* **EXERCISE DIRECTIONS**:
Could you output only the lines from the one containing "фізичного розвитку дітей шкільного віку." through the last line of the data, both included?
|---|
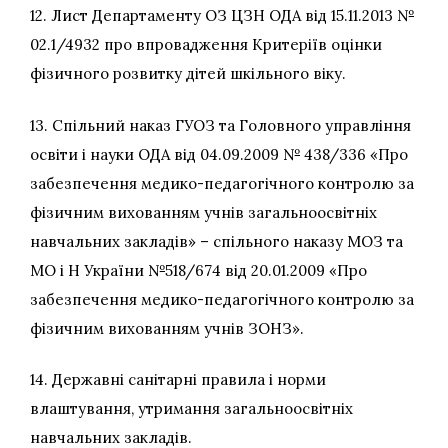
12. Лист Департаменту ОЗ ЦЗН ОДА від 15.11.2013 №
02.1/4932 про впровадження Критеріїв оцінки
фізичного розвитку дітей шкільного віку.
13. Спільний наказ ГУОЗ та Головного управління
освіти і науки ОДА від 04.09.2009 № 438/336 «Про
забезпечення медико-педагогічного контролю за
фізичним вихованням учнів загальноосвітніх
навчальних закладів» – спільного наказу МОЗ та
МО і Н України №518/674 від 20.01.2009 «Про
забезпечення медико-педагогічного контролю за
фізичним вихованням учнів ЗОНЗ».
14. Державні санітарні правила і норми
влаштування, утримання загальноосвітніх
навчальних закладів.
|---|
* **TASK RESULT**:
фізичного розвитку дітей шкільного віку.
13. Спільний наказ ГУОЗ та Головного управління
освіти і науки ОДА від 04.09.2009 № 438/336 «Про
забезпечення медико-педагогічного контролю за
фізичним вихованням учнів загальноосвітніх
навчальних закладів» – спільного наказу МОЗ та
МО і Н України №518/674 від 20.01.2009 «Про
забезпечення медико-педагогічного контролю за
фізичним вихованням учнів ЗОНЗ».
14. Державні санітарні правила і норми
влаштування, утримання загальноосвітніх
навчальних закладів.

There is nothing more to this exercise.